|First race||Swiss Grand Prix||Bremgarten||May 18, 1952||Race results|
|Last race||German Grand Prix||Nürburgring||August 3, 1958||Race results|
Peter Collins' initial racing experience came in the post-war 500cc competitions in a Cooper, bought for him by his parents. His break in Formula One came in 1952 (the year he won a nine-hour endurance race at Goodwood in an Aston Martin) when he replaced Stirling Moss in the HWM team, but after two disappointing seasons he moved on, taking drives with Vanwall, Maserati and BRM (his one outing for the last of these ended in a crash during qualifying). Away from F1, he continued to thrive driving for Aston Martin.
In 1956 he was signed by Ferrari on the strength of a superb drive with Moss to win the Targa Florio in Sicily - the move proved inspired - he won back-to-back races in Belgium and France. He was poised to secure the drivers' title when he handed over his car to Juan Manuel Fangio during the Italian GP and the car then suffered mechanical failure. Collins finished the season in third. While disappointed, the gesture in handing the vehicle to Fangio won him tremendous praise in Italy. Enzo Ferrari was so grateful that his relationship with Collins thereafter was described as being akin to that of a father and son.
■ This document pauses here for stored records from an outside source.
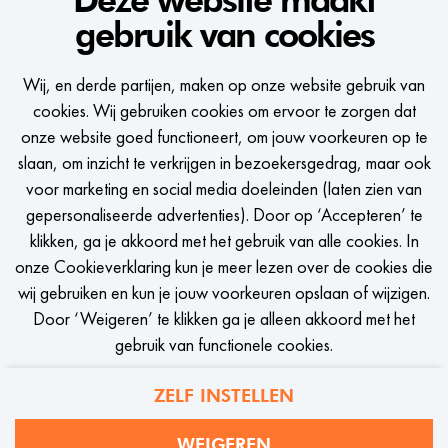
gebruik van cookies
WE WOULD LIKE TO KEEP
Wij, en derde partijen, maken op onze website gebruik van
IN TOUCH
cookies. Wij gebruiken cookies om ervoor te zorgen dat
onze website goed functioneert, om jouw voorkeuren op te
Een seintje krijgen zodra er een passende vacature is?
slaan, om inzicht te verkrijgen in bezoekersgedrag, maar ook
voor marketing en social media doeleinden (laten zien van
gepersonaliseerde advertenties). Door op ‘Accepteren’ te
klikken, ga je akkoord met het gebruik van alle cookies. In
onze Cookieverklaring kun je meer lezen over de cookies die
STEL JOB ALERT IN
wij gebruiken en kun je jouw voorkeuren opslaan of wijzigen.
Door ‘Weigeren’ te klikken ga je alleen akkoord met het
gebruik van functionele cookies.
ZELF INSTELLEN
Privacy
Cookies
WEIGEREN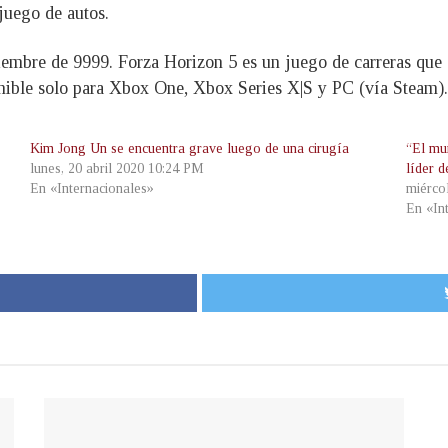
juego de autos.
iembre de 9999. Forza Horizon 5 es un juego de carreras que 
onible solo para Xbox One, Xbox Series X|S y PC (vía Steam).
Kim Jong Un se encuentra grave luego de una cirugía
“El mu
lunes, 20 abril 2020 10:24 PM
líder 
En «Internacionales»
miérco
En «In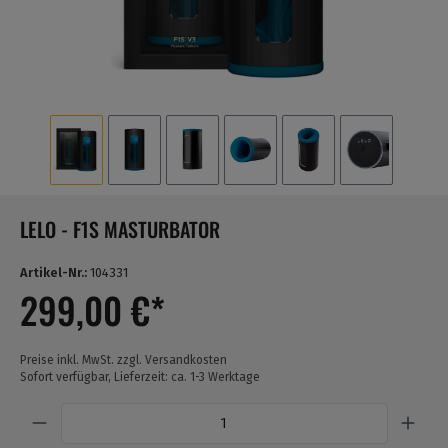
LELO - F1S MASTURBATOR
Artikel-Nr.:
104331
299,00 €*
Preise inkl. MwSt. zzgl. Versandkosten
Sofort verfügbar, Lieferzeit: ca. 1-3 Werktage
Anzahl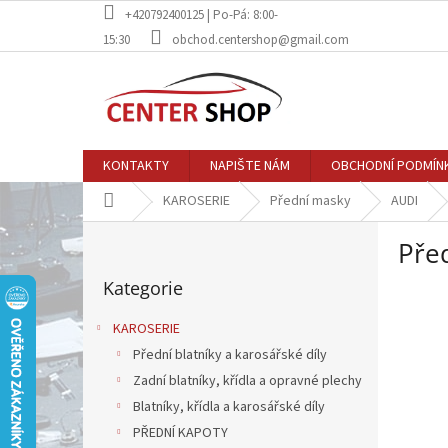
Přejít
+420792400125 | Po-Pá: 8:00-
na
15:30
obchod.centershop@gmail.com
obsah
KONTAKTY
NAPIŠTE NÁM
OBCHODNÍ PODMÍN
Domů
KAROSERIE
Přední masky
AUDI
P
Pře
o
Přeskočit
s
Kategorie
kategorie
t
r
KAROSERIE
a
Přední blatníky a karosářské díly
n
Zadní blatníky, křídla a opravné plechy
n
í
Blatníky, křídla a karosářské díly
p
PŘEDNÍ KAPOTY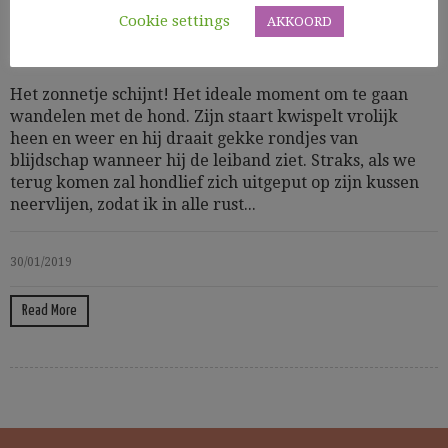
Cookie settings
AKKOORD
Cooking Time: 45
Groenten
Vis
Het zonnetje schijnt! Het ideale moment om te gaan
wandelen met de hond. Zijn staart kwispelt vrolijk
heen en weer en hij draait gekke rondjes van
blijdschap wanneer hij de leiband ziet. Straks, als we
terug komen zal hondlief zich uitgeput op zijn kussen
neervlijen, zodat ik in alle rust...
30/01/2019
Read More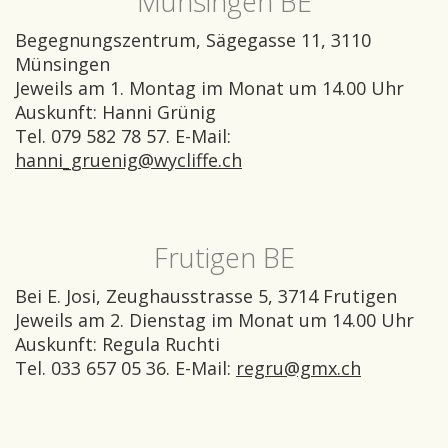
Münsingen BE
Begegnungszentrum, Sägegasse 11, 3110
Münsingen
Jeweils am 1. Montag im Monat um 14.00 Uhr
Auskunft: Hanni Grünig
Tel. 079 582 78 57. E-Mail:
hanni_gruenig@wycliffe.ch
Frutigen BE
Bei E. Josi, Zeughausstrasse 5, 3714 Frutigen
Jeweils am 2. Dienstag im Monat um 14.00 Uhr
Auskunft: Regula Ruchti
Tel. 033 657 05 36. E-Mail:
regru@gmx.ch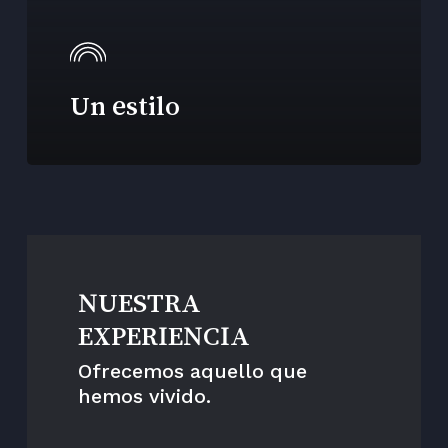
Un estilo
NUESTRA
EXPERIENCIA
Ofrecemos aquello que
hemos vivido.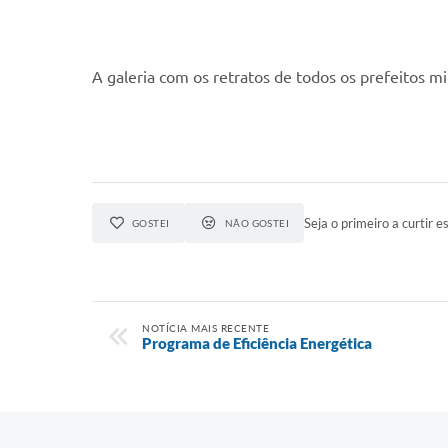
A galeria com os retratos de todos os prefeitos m
Seja o primeiro a curtir es
GOSTEI
NÃO GOSTEI
NOTÍCIA MAIS RECENTE
Programa de Eficiência Energética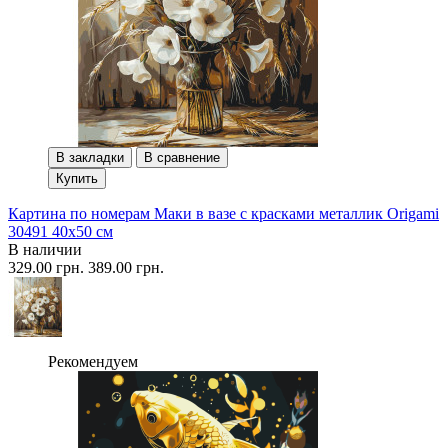
В закладки
В сравнение
Купить
Картина по номерам Маки в вазе с красками металлик Origami
30491 40x50 см
В наличии
329.00 грн.
389.00 грн.
Рекомендуем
In 1957, Mike Hawthorn joined him at Ferrari and the pair bonded immediately both on and off the track. But the car was not as competitive as it had been and two third-place finishes were the highlight of a disappointing season. All that was put right in 1958 when Ferrari introduced the Dino 246, allowing Collins to take his third and final win at the British GP.
That success left him lying third in the drivers' championship, but two weeks later at the German GP Collins was killed when, chasing race leader Tony Brooks, he lost control and his car careered over a bank. He was thrown clear but crashed into a tree and sustained fatal injuries to his head.